Thursday, June 20, 2013

Superman's Girl Friend Lois Lane #107: The Snow-Woman Wept!


Lois Lane used to have her own comic, now she doesn't and the world is poorer because of it.  But more on that later.  First let's look at "The Snow-Woman Wept!"


The splash page is great.  We have Lois as a snow-woman melting in front of Superman's eyes why he is distracted by a harlequin. 


At the Daily Planet, Perry White tells Lois to cover Superman being crowned king of the Winter Carnival at her alma mater, Raleigh College.  Clark on the other hand despite already working for GBS is given the plum assignment of covering Operation Neptune a new project by Raleigh's Nobel Prize winner Prof. Bridnell.  Lois is understandably upset.


Clark and Lois arrive at the Raleigh College where Lois goes off to cover the Winter Carnival where she meets super snow sculptor Norman Brooks.  I note that Clark admits that Lois would never reveal his secret identity, so it seems you're wasting a lot of time and energy hiding it Clark.



Brooks decides to make a snow sculpture of  Lois.  Meanwhile Bridnell shows clark his newest invention.  A gun that makes anyone into Aquaman.  You see Earth has become so polluted that man needs to return to the sea, because the oceans aren't polluted at all.  Are you sure you won the Nobel Prize?  Also has anyone checked with Aquaman to see what he thinks about this idea?

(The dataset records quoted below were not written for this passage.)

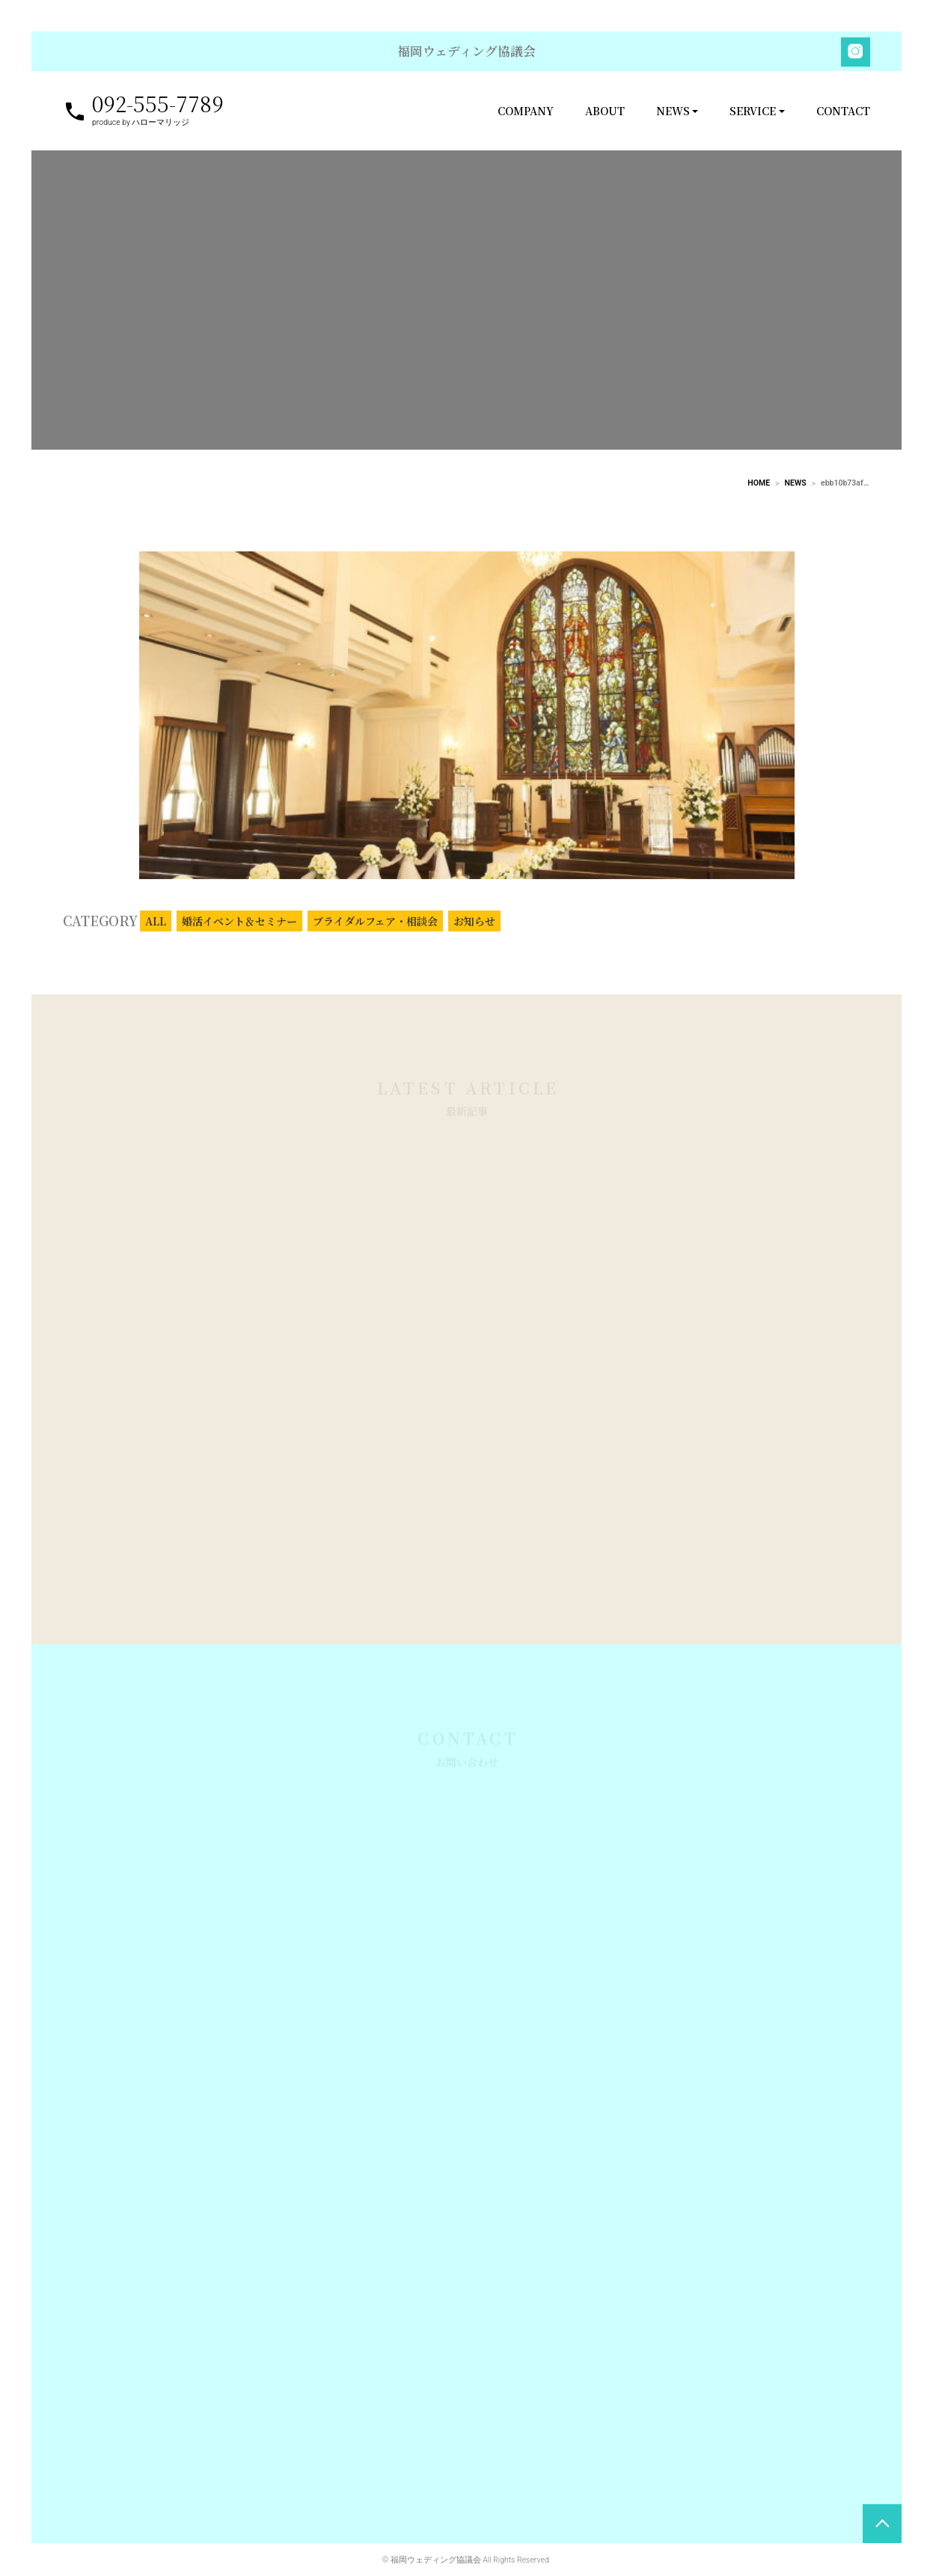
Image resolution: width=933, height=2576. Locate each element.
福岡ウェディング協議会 (466, 51)
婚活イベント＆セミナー (239, 934)
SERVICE (752, 110)
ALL (155, 934)
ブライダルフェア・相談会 (375, 934)
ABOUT (605, 110)
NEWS (673, 110)
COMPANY (526, 110)
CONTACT (843, 110)
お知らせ (474, 934)
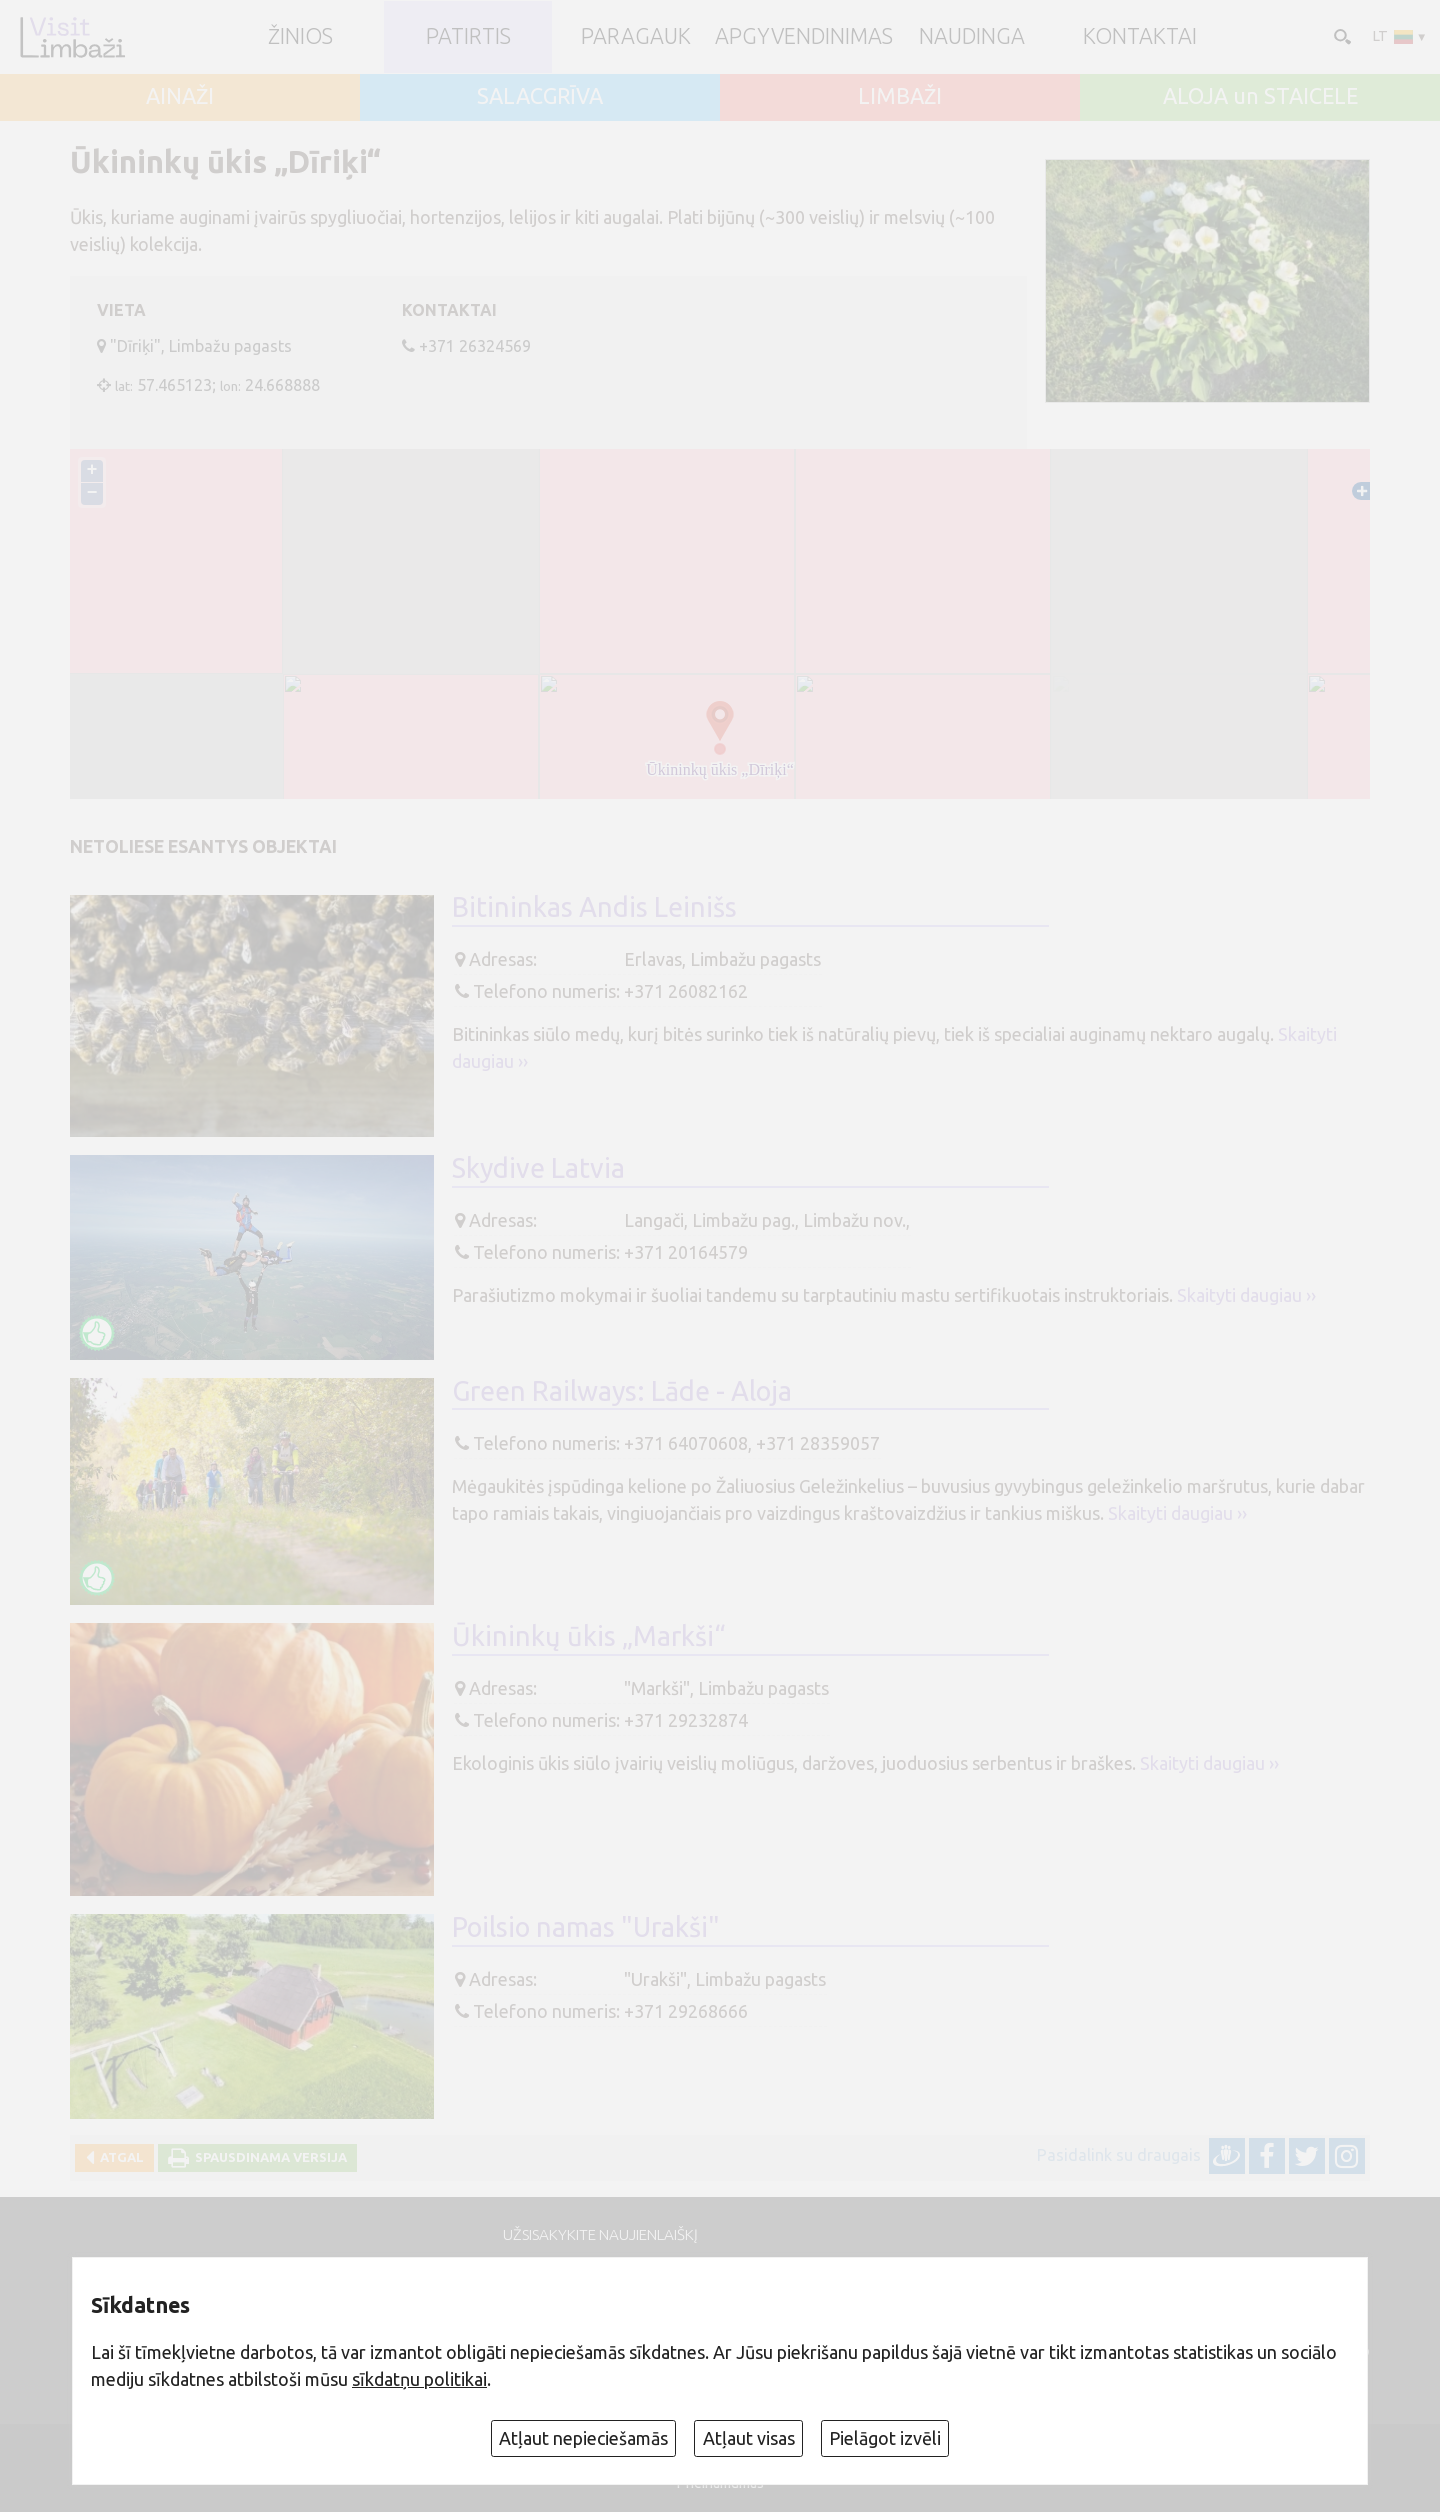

But the gun is not ready for use yet.  So Clark is hurried away.  Unfortunately Bridnell one of his assistants turns on him and with a mighty karate chop...


Meanwhile, Lois being Lois decides to forget about the Winter Carnival and see what she can dig up on Operation Neptune.  Just in time to hear the bad guys plan.



The bad guys, being dirty commies, have decided to use Operation Neptune to create super-frogmen who will sabotage our nuclear subs and destroy us in quick shock and awe operation.



But the bad guys find Lois and shoot her in the face with the gun which just as Bridnell warned wasn't ready for human use.  It turns Lois into a snow-woman.



The bad guys decide the only thing to do is put Lois outside and let mother nature take care of her.  Luckily Supes is touring the snow sculptures as part of his duties as King of the Winter Carnival when...



Uh-oh the bad guys in disguised as carnival goes shoot Supes with the Operation Neptune gun which starts to turn him to snow. Because he's no longer invulnerable...  And now for an interlude.  During the Silver Age, Superman's powers had grown to such an incredible degree that he was juggling planets.  It made it difficult to write for the guy.  So Denny O'Neil, Curt Swan, and editor Julie Schwartz came up with a plan to reduce Superman's power level.  It started with a nuclear explosion, as a result of which all Kryptonite (which by this time it seemed every crook had) on earth was turned to iron and a sand doppelganger of Superman was created.  While sand-superman was running around Superman's powers were periodically failing. Eventually, there was a conflict between the two but eventually sand-superman returned to his own dimension taking a big chunk of Superman's powers with him.


Now back to the story.

Supes uses his heat vision to melt himself?  This really doesn't make much sense but hey...


 Deciding turnabout is fair play Supes freezes the bad guys and defrosts Lois.



Back up story Rose and the Thorn.

For those of you who don't remember Rose and the Thorn was one of those mental illness derived heroes.  Sweet Rose during the day becomes the Thorn at night so that she can track down her father's killers.


Thorn makes quick work of the bad guys.


Meanwhile during the day Rose continues her work as the best secretary at the funeral home, and her boss asks her out.  As you're lawyer, I would advise against that you're setting yourself for a sexual harassment lawsuit.


Night comes and Rose once again assumes the role of Thorn only this time a crook gets the drop on her, but not for long.


But despite her quest for revenge, Thorn is a good guy.  And good guys don't kill the baddies.  Right Supermen.  Right Zack Snyder?  Thorn drags the crook out of the water who now has a Wookie life debt to her. 


And it's a good thing too, because someone starts shooting at them and they have to retreat but Thorn knows just where to go.  





Bonus



Big changes for Superman in 1971.



Ok this wasn't the best issue of Lois Lane, but neither was it the worst.  So why does Lois Lane and by extension Jimmy Olsen deserve their own series again?  Because it's a great vehicle for storytelling.  Imagine a world where gods walk the Earth.  In that world what do ordinary folks do?  Well they engage in petty behavior, fight for attention, and seek to have adventures on their own.  And that's the stuff that makes for great stories.  

Sure the Lois Lane comic probably produced more crazy stories than any other comic in history but that's ok because we remember those crazy stories long after boring stories are forgotten.  Finally, people love Lois Lane.  And why wouldn't DC want to produce a book about a character people love.  DC are you listening?